> [Task statement]
Lines that contain the string "Hygiënische" are the ones to list; copy all of them from the records.

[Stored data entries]
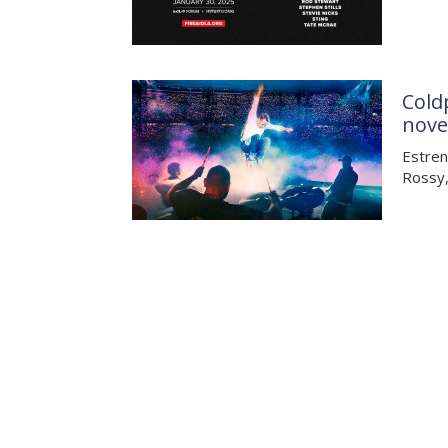
Cold
nove
Estren
Rossy,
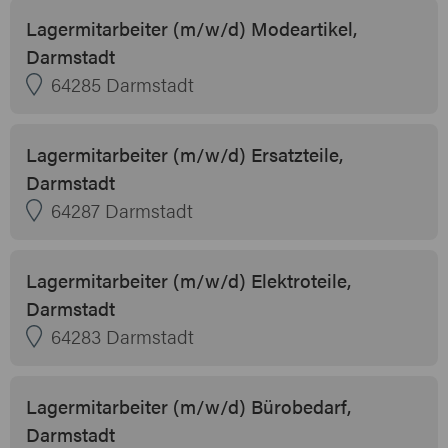
Lagermitarbeiter (m/w/d) Modeartikel,
Darmstadt
64285 Darmstadt
Lagermitarbeiter (m/w/d) Ersatzteile,
Darmstadt
64287 Darmstadt
Lagermitarbeiter (m/w/d) Elektroteile,
Darmstadt
64283 Darmstadt
Lagermitarbeiter (m/w/d) Bürobedarf,
Darmstadt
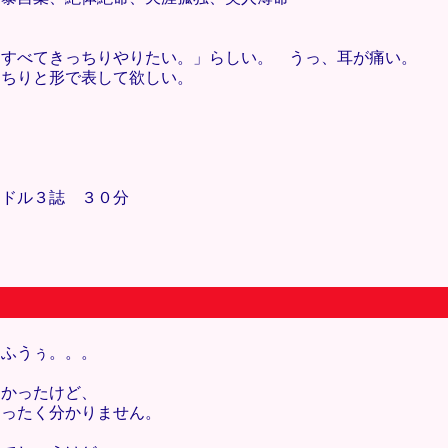
 すべてきっちりやりたい。」らしい。 うっ、耳が痛い。
っちりと形で表して欲しい。
イドル３誌 ３０分
 ふうぅ。。。
なかったけど、
まったく分かりません。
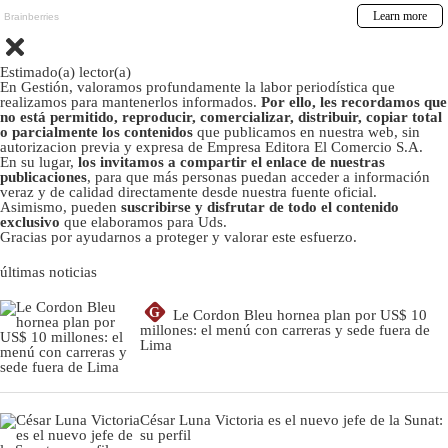
Estimado(a) lector(a)
En Gestión, valoramos profundamente la labor periodística que
realizamos para mantenerlos informados.
Por ello, les recordamos que
no está permitido, reproducir, comercializar, distribuir, copiar total
o parcialmente los contenidos
que publicamos en nuestra web, sin
autorizacion previa y expresa de Empresa Editora El Comercio S.A.
En su lugar,
los invitamos a compartir el enlace de nuestras
publicaciones
, para que más personas puedan acceder a información
veraz y de calidad directamente desde nuestra fuente oficial.
Asimismo, pueden
suscribirse y disfrutar de todo el contenido
exclusivo
que elaboramos para Uds.
Gracias por ayudarnos a proteger y valorar este esfuerzo.
últimas noticias
G
Le Cordon Bleu hornea plan por US$ 10
millones: el menú con carreras y sede fuera de
Lima
César Luna Victoria es el nuevo jefe de la Sunat:
su perfil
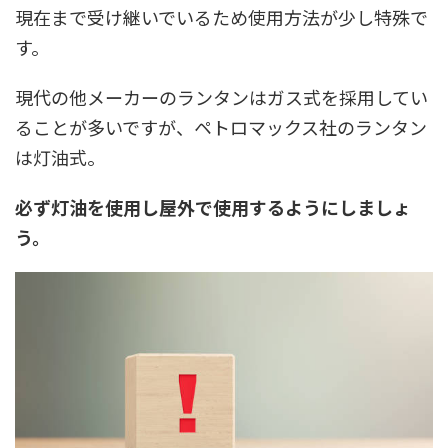
現在まで受け継いでいるため使用方法が少し特殊で
す。
現代の他メーカーのランタンはガス式を採用してい
ることが多いですが、ペトロマックス社のランタン
は灯油式。
必ず灯油を使用し屋外で使用するようにしましょ
う。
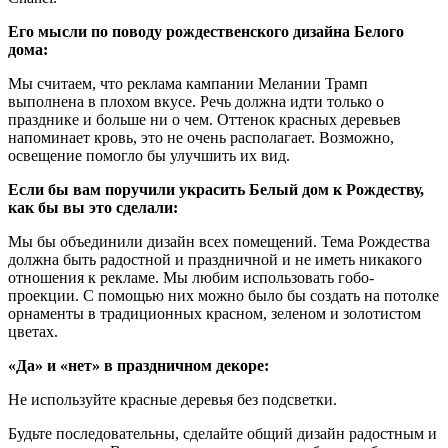
Его мысли по поводу рождественского дизайна Белого
дома:
Мы считаем, что реклама кампании Мелании Трамп
выполнена в плохом вкусе. Речь должна идти только о
празднике и больше ни о чем. Оттенок красных деревьев
напоминает кровь, это не очень располагает. Возможно,
освещение помогло бы улучшить их вид.
Если бы вам поручили украсить Белый дом к Рождеству,
как бы вы это сделали:
Мы бы объединили дизайн всех помещений. Тема Рождества
должна быть радостной и праздничной и не иметь никакого
отношения к рекламе. Мы любим использовать гобо-
проекции. С помощью них можно было бы создать на потолке
орнаменты в традиционных красном, зеленом и золотистом
цветах.
«Да» и «нет» в праздничном декоре:
Не используйте красные деревья без подсветки.
Будьте последовательны, сделайте общий дизайн радостным и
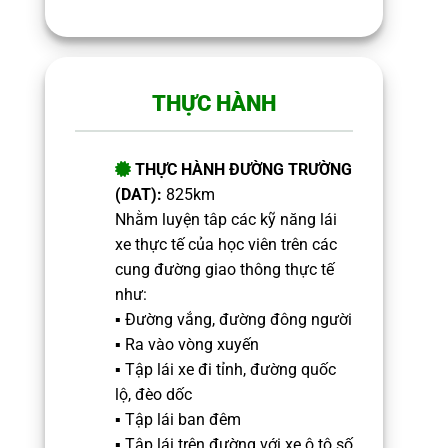
THỰC HÀNH
THỰC HÀNH ĐƯỜNG TRƯỜNG
(DAT):
825km
Nhằm luyện tâp các kỹ năng lái
xe thực tế của học viên trên các
cung đường giao thông thực tế
như:
▪️ Đường vắng, đường đông người
▪️ Ra vào vòng xuyến
▪️ Tập lái xe đi tỉnh, đường quốc
lộ, đèo dốc
▪️ Tập lái ban đêm
▪️ Tập lái trên đường với xe ô tô số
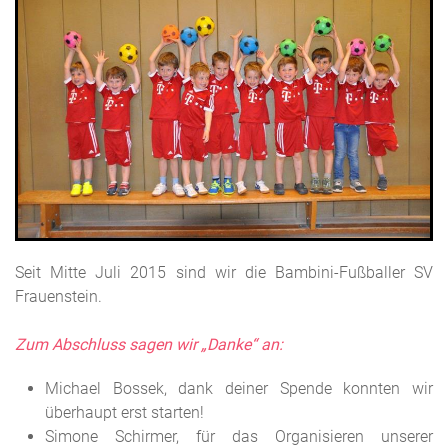
Seit Mitte Juli 2015 sind wir die Bambini-Fußballer SV
Frauenstein.
Zum Abschluss sagen wir „Danke“ an:
Michael Bossek, dank deiner Spende konnten wir
überhaupt erst starten!
Simone Schirmer, für das Organisieren unserer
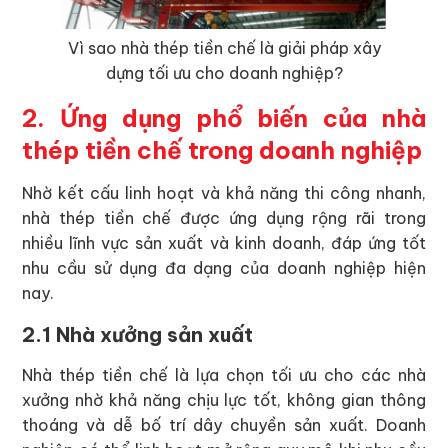
Vì sao nhà thép tiền chế là giải pháp xây
dựng tối ưu cho doanh nghiệp?
2. Ứng dụng phổ biến của nhà
thép tiền chế trong doanh nghiệp
Nhờ kết cấu linh hoạt và khả năng thi công nhanh,
nhà thép tiền chế được ứng dụng rộng rãi trong
nhiều lĩnh vực sản xuất và kinh doanh, đáp ứng tốt
nhu cầu sử dụng đa dạng của doanh nghiệp hiện
nay.
2.1 Nhà xưởng sản xuất
Nhà thép tiền chế là lựa chọn tối ưu cho các nhà
xưởng nhờ khả năng chịu lực tốt, không gian thông
thoáng và dễ bố trí dây chuyền sản xuất. Doanh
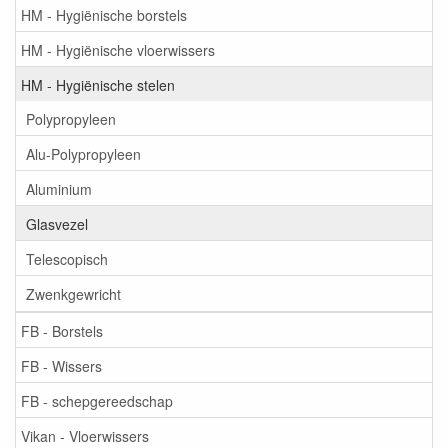
HM - Hygiënische borstels
HM - Hygiënische vloerwissers
HM - Hygiënische stelen
Polypropyleen
Alu-Polypropyleen
Aluminium
Glasvezel
Telescopisch
Zwenkgewricht
FB - Borstels
FB - Wissers
FB - schepgereedschap
Vikan - Vloerwissers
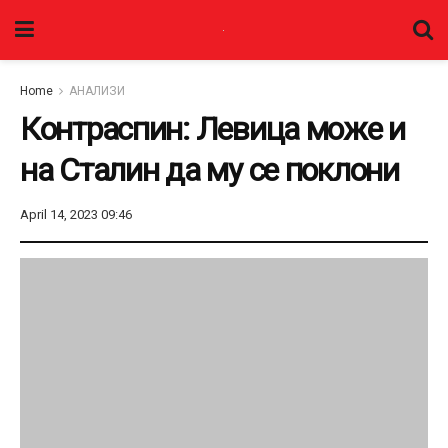
Home
АНАЛИЗИ
Контраспин: Левица може и
на Сталин да му се поклони
April 14, 2023 09:46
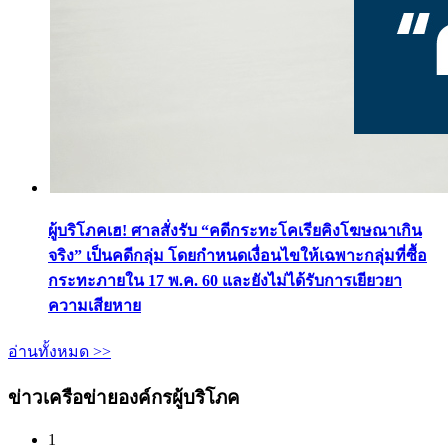
ผู้บริโภคเฮ! ศาลสั่งรับ “คดีกระทะโคเรียคิงโฆษณาเกิน
จริง” เป็นคดีกลุ่ม โดยกำหนดเงื่อนไขให้เฉพาะกลุ่มที่ซื้อ
กระทะภายใน 17 พ.ค. 60 และยังไม่ได้รับการเยียวยา
ความเสียหาย
อ่านทั้งหมด >>
ข่าวเครือข่ายองค์กรผู้บริโภค
1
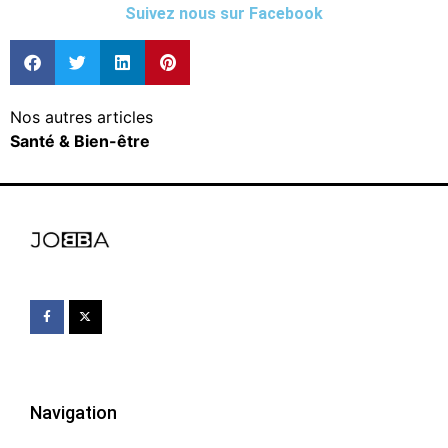
Suivez nous sur Facebook
Nos autres articles
Santé & Bien-être
Navigation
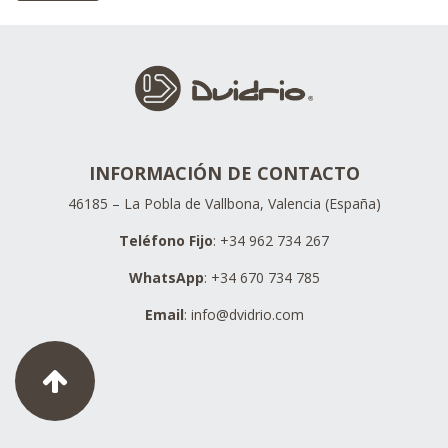
INFORMACIÓN DE CONTACTO
46185 – La Pobla de Vallbona, Valencia (España)
Teléfono Fijo
: +34 962 734 267
WhatsApp
: +34 670 734 785
Email
:
info@dvidrio.com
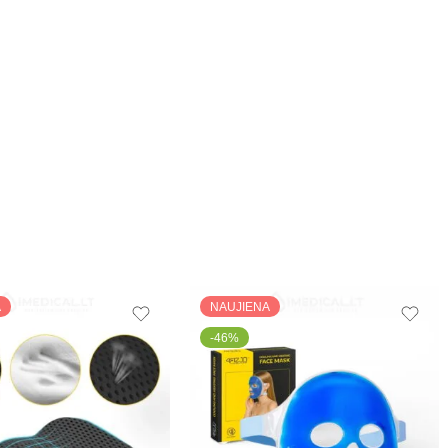
A
NAUJIENA
-46%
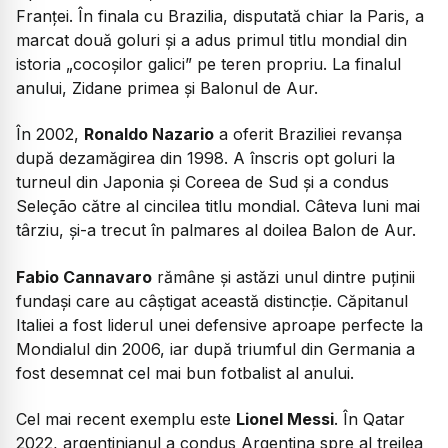
Franței. În finala cu Brazilia, disputată chiar la Paris, a
marcat două goluri și a adus primul titlu mondial din
istoria „cocoșilor galici” pe teren propriu. La finalul
anului, Zidane primea și Balonul de Aur.
În 2002,
Ronaldo Nazario
a oferit Braziliei revanșa
după dezamăgirea din 1998. A înscris opt goluri la
turneul din Japonia și Coreea de Sud și a condus
Seleção către al cincilea titlu mondial. Câteva luni mai
târziu, și-a trecut în palmares al doilea Balon de Aur.
Fabio Cannavaro
rămâne și astăzi unul dintre puținii
fundași care au câștigat această distincție. Căpitanul
Italiei a fost liderul unei defensive aproape perfecte la
Mondialul din 2006, iar după triumful din Germania a
fost desemnat cel mai bun fotbalist al anului.
Cel mai recent exemplu este
Lionel Messi
. În Qatar
2022, argentinianul a condus Argentina spre al treilea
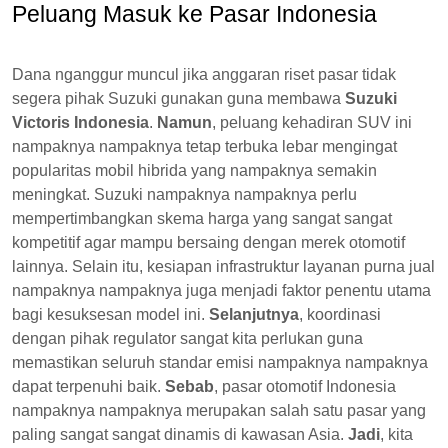
Peluang Masuk ke Pasar Indonesia
Dana nganggur muncul jika anggaran riset pasar tidak
segera pihak Suzuki gunakan guna membawa
Suzuki
Victoris Indonesia
.
Namun
, peluang kehadiran SUV ini
nampaknya nampaknya tetap terbuka lebar mengingat
popularitas mobil hibrida yang nampaknya semakin
meningkat. Suzuki nampaknya nampaknya perlu
mempertimbangkan skema harga yang sangat sangat
kompetitif agar mampu bersaing dengan merek otomotif
lainnya. Selain itu, kesiapan infrastruktur layanan purna jual
nampaknya nampaknya juga menjadi faktor penentu utama
bagi kesuksesan model ini.
Selanjutnya
, koordinasi
dengan pihak regulator sangat kita perlukan guna
memastikan seluruh standar emisi nampaknya nampaknya
dapat terpenuhi baik.
Sebab
, pasar otomotif Indonesia
nampaknya nampaknya merupakan salah satu pasar yang
paling sangat sangat dinamis di kawasan Asia.
Jadi
, kita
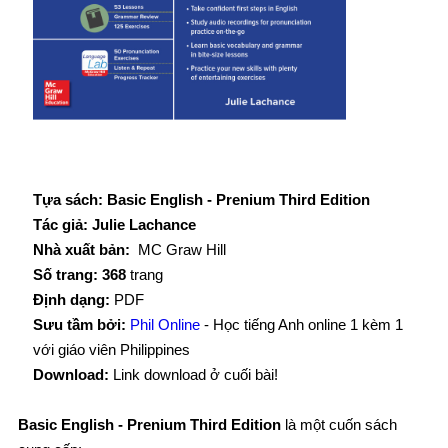
Tựa sách: Basic English - Prenium Third Edition
Tác giả: Julie Lachance
Nhà xuất bản:
MC Graw Hill
Số trang: 368
trang
Định dạng:
PDF
Sưu tầm bởi:
Phil Online
- Học tiếng Anh online 1 kèm 1
với giáo viên Philippines
Download:
Link download ở cuối bài!
Basic English - Prenium Third Edition
là m
ột cuốn sách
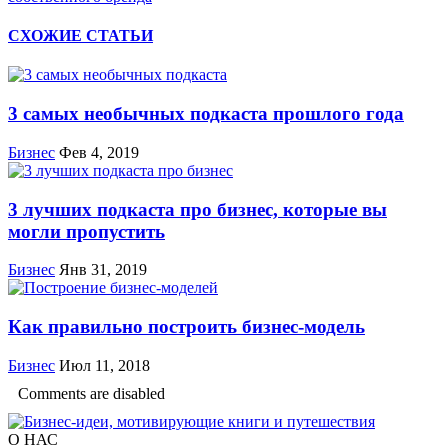
СХОЖИЕ СТАТЬИ
3 самых необычных подкаста прошлого года
Бизнес
Фев 4, 2019
3 лучших подкаста про бизнес, которые вы
могли пропустить
Бизнес
Янв 31, 2019
Как правильно построить бизнес-модель
Бизнес
Июл 11, 2018
Comments are disabled
О НАС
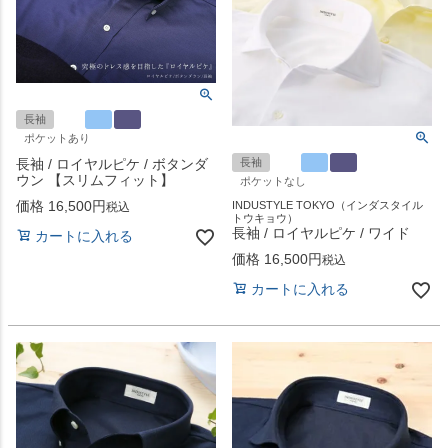
長袖
ポケットあり
長袖 / ロイヤルピケ / ボタンダ
長袖
ウン 【スリムフィット】
ポケットなし
価格
16,500
INDUSTYLE TOKYO（インダスタイル
税込
トウキョウ）
長袖 / ロイヤルピケ / ワイド
カートに入れる
価格
16,500
税込
カートに入れる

> [Solution to the problem]
HM - Hygiënische borstels
HM - Hygiënische vloerwissers
HM - Hygiënische stelen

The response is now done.